Le Real Madrid n'a pas pu recruter le milieu de terrain de 18 ans Izan Merino, après que Malaga ait signé un contrat avec le talentueux milieu défensif. Le directeur sportif Loren Juarros a confirmé que Los Blancos ont fait tout ce qu'ils pouvaient pour le faire venir.
Merino, qui a déjà disputé quelques matches avec l'équipe première de Malaga, est l'un des talents les plus prometteurs de l'équipe et, avec son contrat expirant l'été prochain, il était dans le collimateur du Real Madrid. Juarros a expliqué que même après avoir conclu un accord sur un nouveau contrat, le Real Madrid continuait à faire pression pour lui.
« Le renouvellement a été compliqué parce que le Real Madrid a fait pression pour prendre Izan Merino. Il a fait pression jusqu'à presque hier pour qu'il ne signe pas avec Malaga. Il faut remercier Izan parce que Madrid a été très persistant. Si je n'avais pas eu cette fermeté… »
Juarros a ensuite expliqué qu'ils feraient tout ce qu'ils pourraient pour améliorer Merino, ce qui aurait pu faire la différence.

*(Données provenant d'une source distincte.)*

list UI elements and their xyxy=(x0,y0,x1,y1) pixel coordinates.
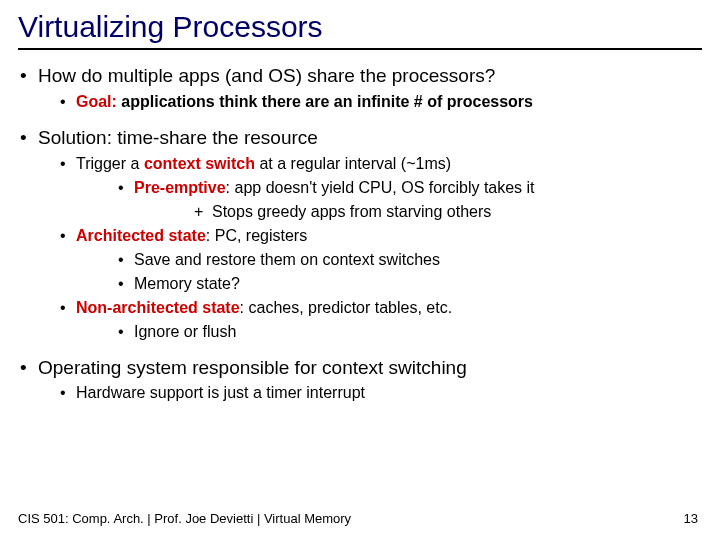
trigger-post: at a regular interval (~1ms) xyxy=(255,155,451,172)
question-text: How do multiple apps (and OS) share the … xyxy=(38,65,495,86)
bullet-block-3: Operating system responsible for context… xyxy=(18,356,702,404)
solution-bullet: Solution: time-share the resource Trigge… xyxy=(18,126,702,342)
arch-state-label: Architected state xyxy=(76,227,206,244)
bullet-block-2: Solution: time-share the resource Trigge… xyxy=(18,126,702,342)
context-switch-label: context switch xyxy=(144,155,255,172)
goal-text: applications think there are an infinite… xyxy=(117,93,533,110)
ignore-flush-bullet: Ignore or flush xyxy=(116,322,702,342)
sub-list: Goal: applications think there are an in… xyxy=(58,92,702,112)
os-bullet: Operating system responsible for context… xyxy=(18,356,702,404)
bullet-block-1: How do multiple apps (and OS) share the … xyxy=(18,64,702,112)
preemptive-label: Pre-emptive xyxy=(134,179,226,196)
goal-label: Goal: xyxy=(76,93,117,110)
hw-support-bullet: Hardware support is just a timer interru… xyxy=(58,383,702,403)
sub-sub-list: Ignore or flush xyxy=(116,322,702,342)
save-restore-bullet: Save and restore them on context switche… xyxy=(116,250,702,270)
trigger-pre: Trigger a xyxy=(76,155,144,172)
memory-state-bullet: Memory state? xyxy=(116,274,702,294)
preemptive-bullet: Pre-emptive: app doesn't yield CPU, OS f… xyxy=(116,178,702,222)
question-bullet: How do multiple apps (and OS) share the … xyxy=(18,64,702,112)
sub-list: Hardware support is just a timer interru… xyxy=(58,383,702,403)
sub-sub-list: Save and restore them on context switche… xyxy=(116,250,702,294)
nonarch-state-label: Non-architected state xyxy=(76,299,240,316)
nonarch-state-text: : caches, predictor tables, etc. xyxy=(240,299,453,316)
solution-text: Solution: time-share the resource xyxy=(38,127,318,148)
slide: Virtualizing Processors How do multiple … xyxy=(0,0,720,540)
trigger-bullet: Trigger a context switch at a regular in… xyxy=(58,154,702,222)
os-text: Operating system responsible for context… xyxy=(38,357,467,378)
footer-text: CIS 501: Comp. Arch. | Prof. Joe Deviett… xyxy=(18,511,351,526)
stops-greedy-bullet: Stops greedy apps from starving others xyxy=(194,202,702,222)
plus-list: Stops greedy apps from starving others xyxy=(194,202,702,222)
preemptive-text: : app doesn't yield CPU, OS forcibly tak… xyxy=(226,179,535,196)
arch-state-bullet: Architected state: PC, registers Save an… xyxy=(58,226,702,294)
page-number: 13 xyxy=(684,511,698,526)
nonarch-state-bullet: Non-architected state: caches, predictor… xyxy=(58,298,702,342)
sub-sub-list: Pre-emptive: app doesn't yield CPU, OS f… xyxy=(116,178,702,222)
goal-bullet: Goal: applications think there are an in… xyxy=(58,92,702,112)
slide-title: Virtualizing Processors xyxy=(18,10,702,50)
sub-list: Trigger a context switch at a regular in… xyxy=(58,154,702,342)
arch-state-text: : PC, registers xyxy=(206,227,307,244)
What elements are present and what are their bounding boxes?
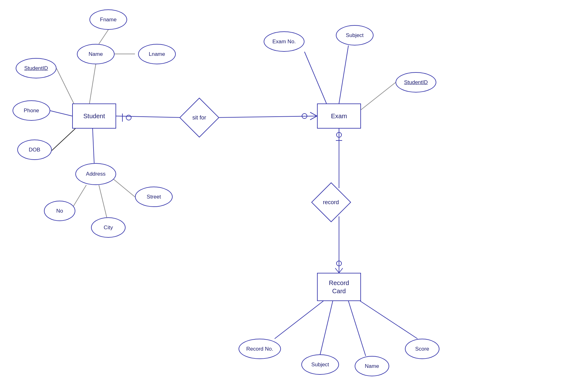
svg-line-17 [304,52,326,103]
attribute-dob: DOB [17,140,52,160]
svg-line-28 [320,301,333,354]
relationship-record: record [311,182,351,222]
attribute-address: Address [75,163,116,185]
svg-line-10 [116,116,185,118]
entity-recordcard: RecordCard [317,273,361,301]
attribute-lname: Lname [138,44,176,64]
attribute-recordno: Record No. [239,339,281,359]
svg-point-12 [126,115,131,120]
svg-line-29 [348,301,366,356]
svg-line-15 [310,116,317,120]
svg-line-13 [213,116,317,118]
attribute-street: Street [135,187,173,207]
svg-point-21 [336,132,342,137]
svg-line-2 [99,30,108,44]
entity-student: Student [72,103,116,129]
entity-exam: Exam [317,103,361,129]
attribute-city: City [91,217,126,238]
svg-line-6 [93,129,94,163]
attribute-subject-exam: Subject [336,25,374,45]
attribute-fname: Fname [89,9,127,30]
relationship-sitfor: sit for [179,98,219,137]
svg-line-27 [275,301,323,339]
svg-line-8 [99,185,107,217]
svg-point-26 [336,261,342,266]
svg-line-18 [339,45,348,103]
attribute-name-rc: Name [355,356,389,376]
attribute-subject-rc: Subject [301,354,339,375]
er-diagram: Student Exam RecordCard sit for record F… [0,0,565,392]
svg-line-5 [52,129,75,151]
svg-line-7 [113,179,135,197]
svg-line-4 [50,111,72,116]
attribute-score: Score [405,339,439,359]
attribute-studentid2: StudentID [396,72,436,93]
attribute-no: No [44,201,75,221]
svg-point-16 [302,114,307,119]
svg-line-19 [361,82,396,110]
svg-line-25 [339,268,343,273]
svg-line-30 [358,299,417,339]
attribute-phone: Phone [13,100,50,121]
attribute-name: Name [77,44,115,64]
svg-line-14 [310,112,317,116]
svg-line-24 [335,268,339,273]
attribute-studentid: StudentID [16,58,56,78]
svg-line-1 [89,64,96,103]
attribute-examno: Exam No. [264,31,304,52]
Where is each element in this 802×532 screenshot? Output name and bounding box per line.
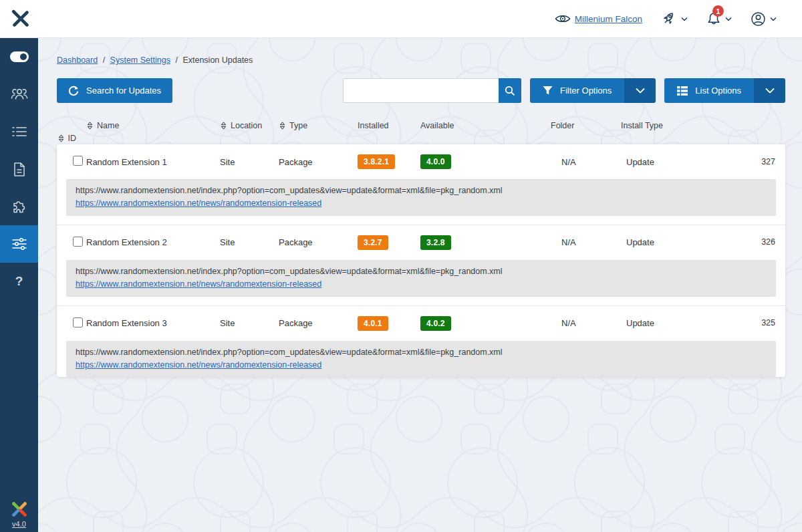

« Dans le processus, il a eu des doutes, ainsi que ses agents. Malaga prend un engagement envers ces joueurs, plus important qu'avec les agents. Nous devons faire de lui un footballeur bien meilleur qu'il ne l'a été jusqu'à présent. Être très proche de lui. Ses parents ont également joué un rôle important. Nous y sommes parvenus. La connaissance entre nous tous qui formons le club a fait que nous ne savons rien d'autre », a-t-il déclaré à Diario AS.
« Nous sommes tous dans le même bateau et chacun a son rôle de responsabilité. Il a signé hier et jusqu’au dernier jour, Madrid lui a dit de ne pas signer. »
Le Real Madrid et Barcelone ont tendance à faire appel aux jeunes les plus brillants d'Espagne, et Merino est l'un d'entre eux. Il a également été sélectionné deux fois par l'équipe d'Espagne des moins de 18 ans, mais Malaga devrait avoir beaucoup plus de contrôle sur son avenir, après la signature de son contrat de quatre ans vendredi. Il aura désormais une bonne plateforme pour se développer à La Rosaleda, après le retour des Boquerones en Segunda cette année.